Maria Paula Dallari Bucci

Resumo


Este artigo expõe o processo de aprovação das ações afirmativas para acesso às universidades do país com base no critério racial, segundo perspectiva distinta daquela mais usual na análise de decisões judiciais. Procura-se evidenciar os elementos políticos que foram se estabelecendo no período que antecede a decisão da ADPF 186, o leading case no STF, em que se reconheceu a constitucionalidade das cotas adotadas na Universidade de Brasília. Demonstram-se as conexões entre esses elementos, presentes em diversas leis aprovadas pelo Legislativo à época, bem como as nomeações de Ministros do STF, entre os quais havia doutrinadores sobre as ações afirmativas, e a argumentação jurídica desenvolvida no acórdão.
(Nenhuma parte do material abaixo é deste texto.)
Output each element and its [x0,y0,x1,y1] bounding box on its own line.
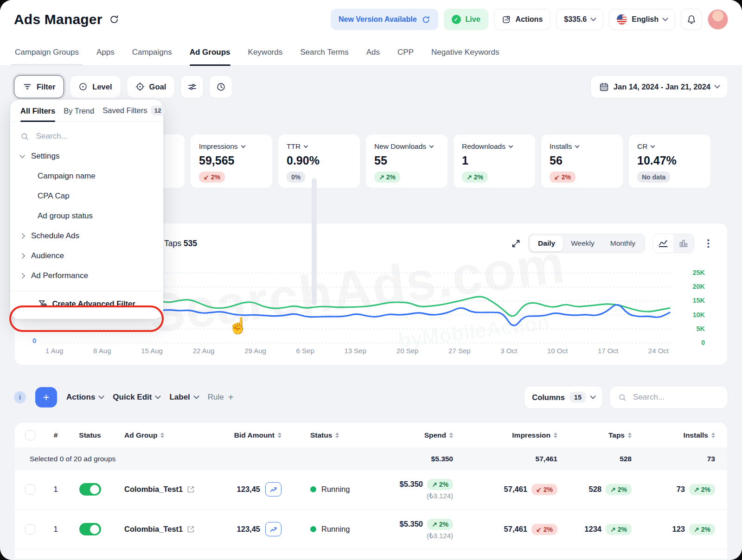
x-tick: 3 Oct [500,347,517,355]
info-icon[interactable]: i [14,391,26,403]
range-daily[interactable]: Daily [530,235,563,251]
filter-tab-by-trend[interactable]: By Trend [64,107,94,121]
quick-edit-menu[interactable]: Quick Edit [113,393,160,402]
label-menu[interactable]: Label [169,393,198,402]
bid-trend-button[interactable] [265,522,281,536]
actions-menu[interactable]: Actions [66,393,103,402]
balance-dropdown[interactable]: $335.6 [556,9,603,30]
table-search-input[interactable] [632,392,719,402]
adjustments-button[interactable] [180,75,204,98]
live-status-badge[interactable]: ✓ Live [444,9,488,30]
metric-label: Redownloads [462,142,505,151]
col-status[interactable]: Status [294,431,368,439]
calendar-icon [599,82,609,92]
level-button[interactable]: Level [70,75,121,98]
add-button[interactable]: + [35,387,57,407]
col-ad-group[interactable]: Ad Group [114,431,215,439]
expand-icon [511,239,521,248]
x-tick: 22 Aug [193,347,215,355]
tab-keywords[interactable]: Keywords [248,39,283,65]
table-summary-row: Selected 0 of 20 ad groups $5.350 57,461… [15,448,727,470]
status-text: Running [321,525,350,534]
filter-group-settings[interactable]: Settings [10,146,163,166]
tab-campaigns[interactable]: Campaigns [132,39,172,65]
tab-ad-groups[interactable]: Ad Groups [190,39,230,65]
y-tick: 10K [692,311,705,318]
tab-campaign-groups[interactable]: Campaign Groups [15,39,79,65]
select-all-checkbox[interactable] [25,430,35,440]
bar-chart-button[interactable] [673,234,694,253]
status-toggle[interactable] [79,523,101,535]
chevron-down-icon [429,144,434,148]
chart-menu-button[interactable]: ⋮ [702,238,715,249]
saved-filters-count: 12 [151,106,165,115]
filter-item-cpa-cap[interactable]: CPA Cap [10,186,163,206]
tab-ads[interactable]: Ads [366,39,380,65]
filter-search-input[interactable] [35,131,153,141]
tab-apps[interactable]: Apps [96,39,115,65]
new-version-button[interactable]: New Version Available [331,9,438,30]
filter-tab-saved[interactable]: Saved Filters 12 [102,106,165,121]
filter-group-ad-performance[interactable]: Ad Performance [10,266,163,286]
chevron-down-icon [241,144,245,148]
filter-button[interactable]: Filter [14,75,64,98]
sort-icon [160,433,164,439]
filter-item-ad-group-status[interactable]: Ad group status [10,206,163,226]
col-bid-amount[interactable]: Bid Amount [215,431,294,439]
impression-cell: 57,4612% [465,484,569,495]
user-avatar[interactable] [708,9,728,30]
app-window: Ads Manager New Version Available ✓ Live… [0,0,742,560]
col-impression[interactable]: Impression [465,431,569,439]
row-checkbox[interactable] [25,524,35,535]
filter-item-campaign-name[interactable]: Campaign name [10,166,163,186]
scrollbar-thumb[interactable] [312,178,317,305]
x-tick: 27 Sep [448,347,471,355]
filter-group-audience[interactable]: Audience [10,246,163,266]
range-weekly[interactable]: Weekly [563,235,602,251]
columns-count-badge: 15 [569,392,586,403]
external-link-icon[interactable] [187,485,195,493]
external-link-icon[interactable] [187,525,195,533]
date-range-picker[interactable]: Jan 14, 2024 - Jan 21, 2024 [590,75,728,98]
col-taps[interactable]: Taps [569,431,644,439]
expand-chart-button[interactable] [511,239,521,248]
metric-value: 55 [374,154,439,167]
tab-cpp[interactable]: CPP [397,39,414,65]
filter-tab-all[interactable]: All Filters [20,107,55,121]
tab-negative-keywords[interactable]: Negative Keywords [431,39,499,65]
rule-button[interactable]: Rule+ [208,392,234,403]
refresh-icon[interactable] [109,14,119,25]
col-status-toggle: Status [66,431,114,439]
tab-search-terms[interactable]: Search Terms [300,39,349,65]
columns-button[interactable]: Columns 15 [524,386,603,409]
line-chart-button[interactable] [653,234,673,253]
date-range-value: Jan 14, 2024 - Jan 21, 2024 [614,83,710,91]
notifications-button[interactable] [681,9,702,30]
actions-button[interactable]: Actions [494,9,551,30]
trend-badge: 2% [606,484,632,495]
filter-search[interactable] [10,122,163,143]
mouse-cursor: ☝ [228,316,248,335]
history-button[interactable] [209,75,232,98]
sort-icon [628,433,632,439]
metric-card-cr: CR 10.47% No data [629,134,710,188]
filter-group-schedule-ads[interactable]: Schedule Ads [10,226,163,246]
create-advanced-filter-button[interactable]: Create Advanced Filter [10,291,163,316]
sort-icon [449,433,453,439]
funnel-plus-icon [38,299,47,308]
col-installs[interactable]: Installs [644,431,727,439]
trend-badge: 2% [531,524,557,535]
ad-group-name: Colombia_Test1 [124,525,183,534]
goal-button[interactable]: Goal [127,75,175,98]
metric-label: TTR [287,142,301,151]
chart-metric: Taps 535 [164,239,197,248]
table-search[interactable] [609,386,728,409]
range-monthly[interactable]: Monthly [602,235,643,251]
trend-badge: 2% [462,172,488,183]
col-spend[interactable]: Spend [368,431,465,439]
row-checkbox[interactable] [25,484,35,495]
metric-value: 1 [462,154,527,167]
language-dropdown[interactable]: English [609,9,675,30]
status-toggle[interactable] [79,483,101,496]
bid-trend-button[interactable] [265,482,281,496]
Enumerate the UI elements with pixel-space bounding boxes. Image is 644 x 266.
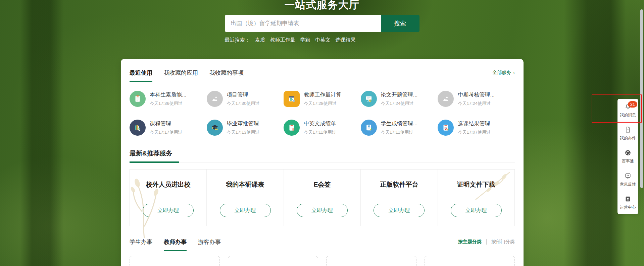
recent-search-term[interactable]: 教师工作量 [270,37,295,43]
tab-visitor-services[interactable]: 游客办事 [198,238,221,251]
sort-by-theme-link[interactable]: 按主题分类 [458,239,482,245]
service-title: 校外人员进出校 [146,180,191,189]
handle-now-button[interactable]: 立即办理 [374,204,425,217]
page-title: 一站式服务大厅 [0,0,644,12]
heading-underline [130,161,179,163]
document-icon [624,126,632,133]
app-last-used: 今天17:24使用过 [458,101,494,107]
classification-links: 按主题分类 按部门分类 [458,239,515,245]
sidebar-item-feedback[interactable]: 意见反馈 [617,168,638,191]
utility-sidebar: 31 我的消息 我的办件 百事通 意见反馈 运营中心 [617,99,638,214]
tab-favorite-apps[interactable]: 我收藏的应用 [164,69,198,82]
recent-search-term[interactable]: 选课结果 [336,37,356,43]
search-button[interactable]: 搜索 [381,15,419,32]
image-placeholder-icon [207,91,223,107]
main-service-card: 最近使用 我收藏的应用 我收藏的事项 全部服务 › 本科生素质能... 今天17… [121,59,524,266]
apps-tabs: 最近使用 我收藏的应用 我收藏的事项 全部服务 › [130,69,515,82]
feedback-bubble-icon [624,172,632,180]
app-item[interactable]: 学生成绩管理... 今天17:11使用过 [361,120,438,136]
app-last-used: 今天17:07使用过 [458,129,491,135]
service-list-row [130,256,515,266]
service-title: 正版软件平台 [380,180,418,189]
headset-icon [624,149,632,156]
chevron-right-icon: › [513,70,515,75]
recent-search-term[interactable]: 中英文 [315,37,331,43]
sidebar-item-operations[interactable]: 运营中心 [617,191,638,214]
service-card: 正版软件平台 立即办理 [361,170,438,226]
tab-recently-used[interactable]: 最近使用 [130,69,152,82]
recommended-services-panel: 校外人员进出校 立即办理 我的本研课表 立即办理 E会签 立即办理 正版软件平台… [130,169,515,226]
audience-tabs: 学生办事 教师办事 游客办事 按主题分类 按部门分类 [130,238,515,251]
graduation-cap-icon [207,120,223,136]
app-item[interactable]: 课程管理 今天17:17使用过 [130,120,207,136]
sidebar-item-helpdesk[interactable]: 百事通 [617,145,638,168]
app-name: 课程管理 [150,120,183,127]
recent-search-term[interactable]: 素质 [255,37,265,43]
all-services-link[interactable]: 全部服务 › [492,70,515,76]
service-card: 证明文件下载 立即办理 [438,170,514,226]
app-item[interactable]: 中期考核管理... 今天17:24使用过 [438,91,515,107]
service-card-placeholder[interactable] [326,256,416,266]
handle-now-button[interactable]: 立即办理 [143,204,194,217]
app-item[interactable]: 教师工作量计算 今天17:28使用过 [284,91,361,107]
clipboard-icon [130,91,146,107]
recommended-section-header: 最新&推荐服务 [130,149,515,162]
sidebar-item-messages[interactable]: 31 我的消息 [617,99,638,122]
app-name: 中期考核管理... [458,91,494,98]
certificate-scroll-icon [361,120,377,136]
app-name: 本科生素质能... [150,91,186,98]
handle-now-button[interactable]: 立即办理 [297,204,348,217]
sidebar-item-label: 意见反馈 [620,182,636,187]
service-card-placeholder[interactable] [130,256,220,266]
app-name: 学生成绩管理... [381,120,417,127]
service-title: E会签 [314,180,331,189]
checklist-icon [438,120,454,136]
service-card: 校外人员进出校 立即办理 [130,170,207,226]
unread-count-badge: 31 [628,101,637,108]
tab-favorite-items[interactable]: 我收藏的事项 [209,69,244,82]
transcript-icon [284,120,300,136]
tab-student-services[interactable]: 学生办事 [130,238,152,251]
vertical-divider [486,239,487,245]
service-title: 证明文件下载 [457,180,495,189]
app-last-used: 今天17:36使用过 [150,101,186,107]
service-card-placeholder[interactable] [228,256,318,266]
app-item[interactable]: 中英文成绩单 今天17:11使用过 [284,120,361,136]
app-item[interactable]: 项目管理 今天17:30使用过 [207,91,284,107]
sidebar-item-label: 我的消息 [620,112,636,118]
app-name: 教师工作量计算 [304,91,341,98]
app-name: 选课结果管理 [458,120,491,127]
app-last-used: 今天17:30使用过 [227,101,260,107]
app-last-used: 今天17:13使用过 [227,129,260,135]
handle-now-button[interactable]: 立即办理 [220,204,271,217]
app-name: 论文开题管理... [381,91,417,98]
operations-center-icon [624,195,632,203]
sidebar-item-label: 运营中心 [620,205,636,210]
recent-apps-grid: 本科生素质能... 今天17:36使用过 项目管理 今天17:30使用过 [130,91,515,136]
tab-teacher-services[interactable]: 教师办事 [164,238,187,251]
app-last-used: 今天17:28使用过 [304,101,341,107]
sidebar-item-my-tasks[interactable]: 我的办件 [617,122,638,145]
recent-search-row: 最近搜索： 素质 教师工作量 学籍 中英文 选课结果 [225,37,419,43]
handle-now-button[interactable]: 立即办理 [451,204,502,217]
app-last-used: 今天17:24使用过 [381,101,417,107]
sidebar-item-label: 我的办件 [620,135,636,141]
app-last-used: 今天17:17使用过 [150,129,183,135]
recent-search-term[interactable]: 学籍 [300,37,310,43]
app-item[interactable]: 论文开题管理... 今天17:24使用过 [361,91,438,107]
service-card-placeholder[interactable] [425,256,515,266]
recommended-heading: 最新&推荐服务 [130,150,172,157]
sort-by-department-link[interactable]: 按部门分类 [491,239,515,245]
search-input[interactable] [225,15,381,32]
sidebar-item-label: 百事通 [622,158,634,164]
app-item[interactable]: 毕业审批管理 今天17:13使用过 [207,120,284,136]
app-item[interactable]: 选课结果管理 今天17:07使用过 [438,120,515,136]
scrollbar-thumb[interactable] [640,9,643,188]
image-placeholder-icon [438,91,454,107]
recent-search-label: 最近搜索： [225,37,250,43]
search-bar: 搜索 [225,15,419,32]
app-name: 毕业审批管理 [227,120,260,127]
app-last-used: 今天17:11使用过 [304,129,336,135]
service-card: 我的本研课表 立即办理 [207,170,284,226]
app-item[interactable]: 本科生素质能... 今天17:36使用过 [130,91,207,107]
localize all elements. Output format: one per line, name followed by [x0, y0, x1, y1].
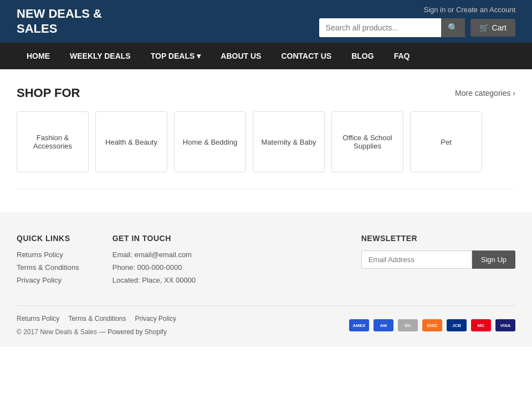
- main-content: SHOP FOR More categories › Fashion & Acc…: [0, 69, 532, 212]
- category-home-bedding-label: Home & Bedding: [183, 138, 237, 146]
- chevron-down-icon: ▾: [197, 52, 201, 60]
- top-right: Sign in or Create an Account 🔍 🛒 Cart: [319, 6, 515, 37]
- category-maternity-baby[interactable]: Maternity & Baby: [253, 111, 325, 172]
- location-value: Place, XX 00000: [142, 276, 196, 284]
- main-nav: HOME WEEKLY DEALS TOP DEALS ▾ ABOUT US C…: [0, 43, 532, 69]
- discover-icon: DISC: [422, 319, 442, 331]
- category-fashion[interactable]: Fashion & Accessories: [17, 111, 89, 172]
- cart-button[interactable]: 🛒 Cart: [470, 19, 515, 37]
- more-categories-link[interactable]: More categories ›: [455, 89, 515, 98]
- email-value: email@email.com: [134, 250, 192, 259]
- footer-quick-links: QUICK LINKS Returns Policy Terms & Condi…: [17, 234, 79, 289]
- category-fashion-label: Fashion & Accessories: [24, 134, 81, 150]
- shop-for-title: SHOP FOR: [17, 86, 80, 100]
- cart-label: Cart: [492, 23, 507, 32]
- category-office-school-label: Office & School Supplies: [339, 134, 396, 150]
- category-health-beauty[interactable]: Health & Beauty: [95, 111, 167, 172]
- create-account-link[interactable]: Create an Account: [456, 6, 515, 14]
- category-maternity-baby-label: Maternity & Baby: [262, 138, 316, 146]
- search-bar: 🔍: [319, 18, 465, 37]
- category-home-bedding[interactable]: Home & Bedding: [174, 111, 246, 172]
- get-in-touch-heading: GET IN TOUCH: [112, 234, 196, 243]
- footer-bottom-returns[interactable]: Returns Policy: [17, 315, 59, 323]
- location-label: Located:: [112, 276, 142, 284]
- footer-terms-conditions[interactable]: Terms & Conditions: [17, 263, 79, 272]
- nav-top-deals[interactable]: TOP DEALS ▾: [141, 43, 211, 69]
- copyright-text: © 2017 New Deals & Sales: [17, 328, 97, 336]
- footer-newsletter: NEWSLETTER Sign Up: [361, 234, 515, 289]
- separator: —: [99, 328, 108, 336]
- category-office-school[interactable]: Office & School Supplies: [331, 111, 403, 172]
- mastercard-icon: MC: [471, 319, 491, 331]
- content-divider: [17, 189, 515, 190]
- email-label: Email:: [112, 250, 135, 259]
- payment-icons: AMEX AM DC DISC JCB MC VISA: [349, 319, 515, 331]
- category-pet-label: Pet: [441, 138, 452, 146]
- newsletter-email-input[interactable]: [361, 250, 472, 269]
- or-text: or: [448, 6, 454, 14]
- category-health-beauty-label: Health & Beauty: [105, 138, 157, 146]
- nav-about-us[interactable]: ABOUT US: [211, 43, 271, 69]
- footer-returns-policy[interactable]: Returns Policy: [17, 250, 79, 259]
- nav-faq[interactable]: FAQ: [384, 43, 420, 69]
- sign-in-link[interactable]: Sign in: [423, 6, 446, 14]
- account-links: Sign in or Create an Account: [423, 6, 515, 14]
- newsletter-signup-button[interactable]: Sign Up: [472, 250, 515, 269]
- footer-bottom-privacy[interactable]: Privacy Policy: [135, 315, 176, 323]
- newsletter-form: Sign Up: [361, 250, 515, 269]
- shop-for-header: SHOP FOR More categories ›: [17, 86, 515, 100]
- footer: QUICK LINKS Returns Policy Terms & Condi…: [0, 212, 532, 347]
- search-cart-row: 🔍 🛒 Cart: [319, 18, 515, 37]
- footer-location: Located: Place, XX 00000: [112, 276, 196, 284]
- visa-icon: VISA: [495, 319, 515, 331]
- top-bar: NEW DEALS & SALES Sign in or Create an A…: [0, 0, 532, 43]
- amex-icon: AMEX: [349, 319, 369, 331]
- footer-privacy-policy[interactable]: Privacy Policy: [17, 276, 79, 284]
- footer-bottom-terms[interactable]: Terms & Conditions: [68, 315, 126, 323]
- footer-get-in-touch: GET IN TOUCH Email: email@email.com Phon…: [112, 234, 196, 289]
- footer-bottom-links: Returns Policy Terms & Conditions Privac…: [17, 315, 176, 323]
- category-pet[interactable]: Pet: [410, 111, 482, 172]
- footer-bottom: Returns Policy Terms & Conditions Privac…: [17, 305, 515, 336]
- diners-icon: DC: [398, 319, 418, 331]
- search-button[interactable]: 🔍: [441, 18, 465, 37]
- powered-by-link[interactable]: Powered by Shopify: [108, 328, 167, 336]
- quick-links-heading: QUICK LINKS: [17, 234, 79, 243]
- footer-top: QUICK LINKS Returns Policy Terms & Condi…: [17, 234, 515, 289]
- search-input[interactable]: [319, 19, 441, 37]
- cart-icon: 🛒: [479, 23, 489, 32]
- newsletter-heading: NEWSLETTER: [361, 234, 515, 243]
- site-title: NEW DEALS & SALES: [17, 7, 105, 36]
- nav-contact-us[interactable]: CONTACT US: [271, 43, 341, 69]
- phone-label: Phone:: [112, 263, 137, 272]
- phone-value: 000-000-0000: [137, 263, 182, 272]
- amex2-icon: AM: [374, 319, 393, 331]
- footer-email: Email: email@email.com: [112, 250, 196, 259]
- jcb-icon: JCB: [447, 319, 467, 331]
- footer-phone: Phone: 000-000-0000: [112, 263, 196, 272]
- nav-blog[interactable]: BLOG: [341, 43, 383, 69]
- footer-bottom-left: Returns Policy Terms & Conditions Privac…: [17, 315, 176, 336]
- categories-grid: Fashion & Accessories Health & Beauty Ho…: [17, 111, 515, 172]
- nav-weekly-deals[interactable]: WEEKLY DEALS: [60, 43, 141, 69]
- nav-home[interactable]: HOME: [17, 43, 60, 69]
Exploram-se ainda distinções entre as ações afirmativas nos EUA e no Brasil, considerando que aquele modelo serviu de inspiração ao Brasil, embora não goze da mesma aceitação do passado. Essas conexões de sentido possibilitam uma leitura mais aprofundada do significado jurídico-institucional da aprovação das cotas raciais para a mitigação de desigualdades no acesso à educação superior no Brasil, explicitando como embates políticos travados no âmbito das instituições e por meio de seu funcionamento regular são decisivos para o avanço na provisão de direitos, em paralelo com as demandas do movimento social.

Palavras-chave


ações afirmativas; constitucionalidade; STF; equidade racial; direito e política.